Et tout ce que j’ai fait contre mon ennemie

Sert à croître sa gloire avec mon infamie.

N’importe, Rosidor de mes cruels destins

Tient de quoi repousser ses lâches assassins.

Sa valeur, inutile en sa main désarmée,

Sans moi ne vivrait plus que chez la renommée :

Ainsi rien désormais ne pourrait m’enflammer ;

N’ayant plus que haïr, je n’aurais plus qu’aimer.

Fâcheuse loi du sort qui s’obstine à ma peine,

Je sauve mon amour, et je manque à ma haine.

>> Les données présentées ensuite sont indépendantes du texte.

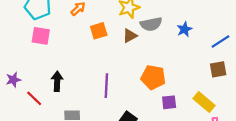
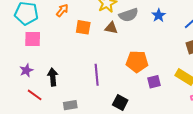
orange square: (99, 31) -> (83, 27), turned 35
brown triangle: (130, 36) -> (111, 28), turned 48
purple star: (13, 80) -> (26, 70), moved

Ces contraires succès, demeurant sans effet,

Font naître mon malheur de mon heur imparfait.

Toutefois l’orgueilleux pour qui mon cœur soupire

De moi seule aujourd’hui tient le jour qu’il respire :

Il m’en est redevable, et peut-être à son tour

Cette obligation produira quelque amour.

Dorise, à quels pensers ton espoir se ravale !

S’il vit par ton moyen, c’est pour une rivale.

N’attends plus, n’attends plus que haine de sa part ;

L’offense vint de toi, le secours, du hasard.

Malgré les vains efforts de ta ruse traîtresse,

Le hasard, par tes mains, le rend à sa maîtresse.

Ce péril mutuel qui conserve leurs jours

D’un contre-coup égal va croître leurs amours.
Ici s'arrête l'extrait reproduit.